This is my son, Greyson, on his very first bike ride. He lasted as long as he could until he literally hit the wall.
Remember when you were a kid learning to ride a bike? For many of us, it was our first taste of adventure. At first, the bike was transportation. In 2nd Grade, I started riding my bike to school. Then, my brother and I started riding all over the place on the weekends. Not for training mind you (we were kids!), but for adventure. The bike was a ticket to a world beyond the 4 boring corners of our neighborhood. We would spend all day out in the sunshine riding bikes from one destination to another, basking in the freedom that a bike provided. This lasted for years.
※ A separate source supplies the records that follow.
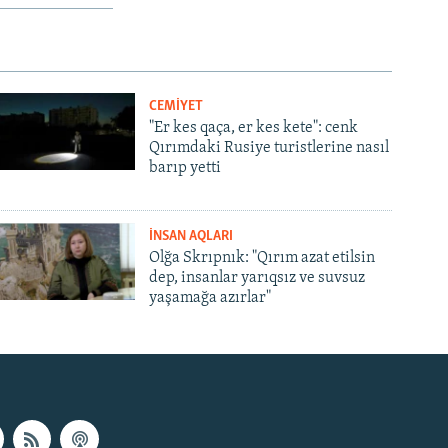
CEMİYET
"Er kes qaça, er kes kete": cenk
Qırımdaki Rusiye turistlerine nasıl
barıp yetti
İNSAN AQLARI
Olğa Skrıpnık: "Qırım azat etilsin
dep, insanlar yarıqsız ve suvsuz
yaşamağa azırlar"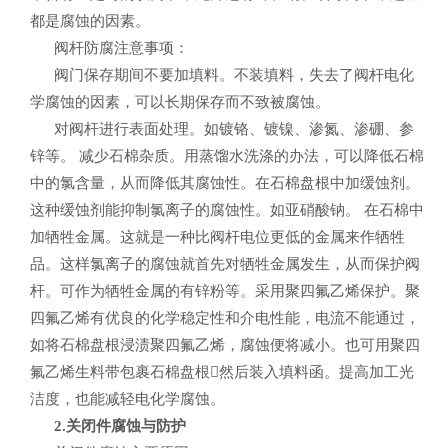
都是腐蚀的因素。
阀杆防腐注意事项：
阀门保存期间不要加填料。不装填料，失去了阀杆电化
学腐蚀的因素，可以长期保存而不致被腐蚀。
对阀杆进行表面处理。如镀铬、镀镍、渗氮、渗硼、参
锌等。 减少石棉杂质。用蒸馏水洗涤的办法，可以降低石棉
中的氯含量，从而降低其腐蚀性。在石棉盘根中加缓蚀剂。
这种缓蚀剂能抑制氯离子的腐蚀性。如亚硝酸钠。 在石棉中
加牺牲金属。这就是一种比阀杆电位更低的金属来作牺牲
品。这样氯离子的腐蚀就首先对牺牲金属发生，从而保护阀
杆。可作为牺牲金属的有锌粉等。采用聚四氟乙烯保护。聚
四氟乙烯有优良的化学稳定性和介电性能，电流不能通过，
如将石棉盘根浸渍聚四氟乙烯，腐蚀便将减小。也可用聚四
氟乙烯生料带包裹石棉盘根然后装入填料函。提高加工光
洁度，也能减轻电化学腐蚀。
2.关闭件腐蚀与防护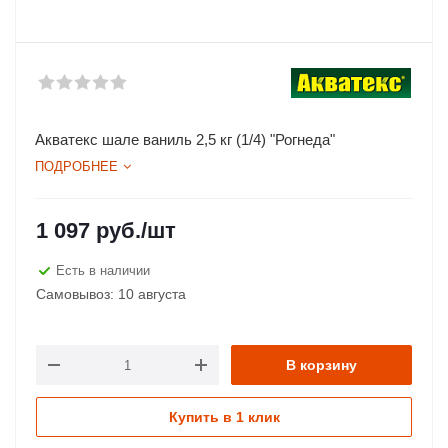
Акватекс шале ваниль 2,5 кг (1/4) "Рогнеда"
ПОДРОБНЕЕ
1 097
руб.
/шт
Есть в наличии
Самовывоз: 10 августа
В корзину
Купить в 1 клик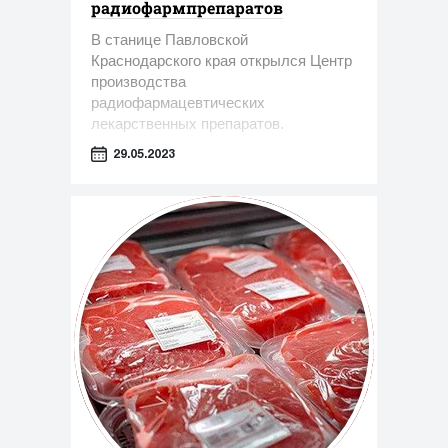
радиофармпрепаратов
В станице Павловской
Краснодарского края открылся Центр
производства
радиофармацевтических
лекарственных препаратов.
29.05.2023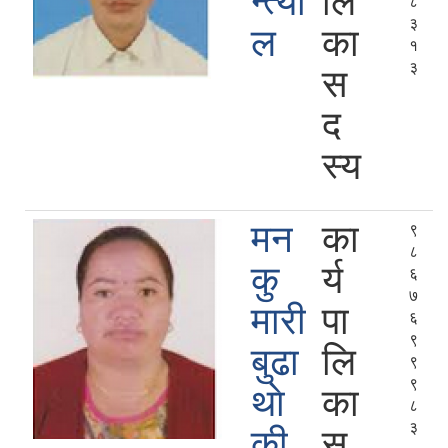
न्त्या
लि
८
३
ल
का
१
३
स
द
स्य
मन
का
९
८
कु
र्य
६
७
मारी
पा
६
९
बुढा
लि
९
९
थाे
का
८
३
की
स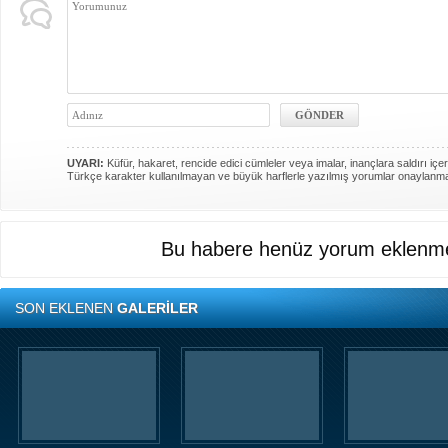
UYARI:
Küfür, hakaret, rencide edici cümleler veya imalar, inançlara saldırı içer
Türkçe karakter kullanılmayan ve büyük harflerle yazılmış yorumlar onaylanm
Bu habere henüz yorum eklenme
SON EKLENEN
GALERİLER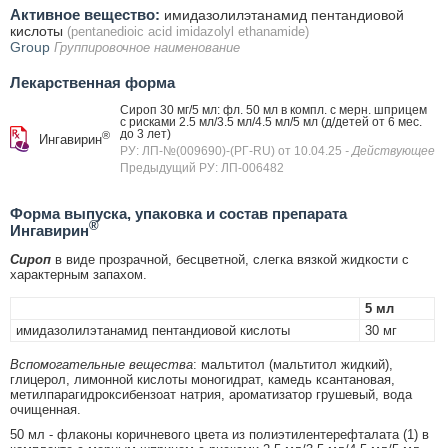
Активное вещество:
имидазолилэтанамид пентандиовой
кислоты
(pentanedioic acid imidazolyl ethanamide)
Group
Группировочное наименование
Лекарственная форма
Сироп 30 мг/5 мл: фл. 50 мл в компл. с мерн. шприцем
с рисками 2.5 мл/3.5 мл/4.5 мл/5 мл (д/детей от 6 мес.
до 3 лет)
®
Ингавирин
РУ: ЛП-№(009690)-(РГ-RU) от 10.04.25
- Действующее
Предыдущий РУ: ЛП-006482
Форма выпуска, упаковка и состав препарата
®
Ингавирин
Сироп
в виде прозрачной, бесцветной, слегка вязкой жидкости с
характерным запахом.
5 мл
имидазолилэтанамид пентандиовой кислоты
30 мг
Вспомогательные вещества
: мальтитол (мальтитол жидкий),
глицерол, лимонной кислоты моногидрат, камедь ксантановая,
метилпарагидроксибензоат натрия, ароматизатор грушевый, вода
очищенная.
50 мл - флаконы коричневого цвета из полиэтилентерефталата (1) в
Then I got my drivers license and the bike hung on the wall in the garage. There were new adventures to be had and I all but forgot about the bike. But somewhere in my 20′s, I rediscovered the adventure a bike can bring. Sure, now I have goals when I ride and usually have to hustle home as real-world adult responsibilities await. But somehow, riding a bike as an adult put me back in touch with that little kid that simply loved the wind in my face and the freedom and adventure of riding all over God’s creation on two wheels.
A childhood without a bicycle is a sailboat becalmed. A bicycle has the grace and style to give a billowing gaiety and a transcendent innocence to the fragile moments of childhood. In later years, those moments may be recalled for refuge, however evanescent, from the fits and frights of life. – James E. Starrs, The Noiseless Tenor (taken from “The Quotable Cyclist” by Bill Strickland)
Whatever your motivation for riding, you can’t help but benefit from reconnecting with your inner little kid. Remember that little you that longed for the weekend where you could throw your leg over a bike and ride off for hours on end? Try finding that little kid this weekend. See where he or she takes you.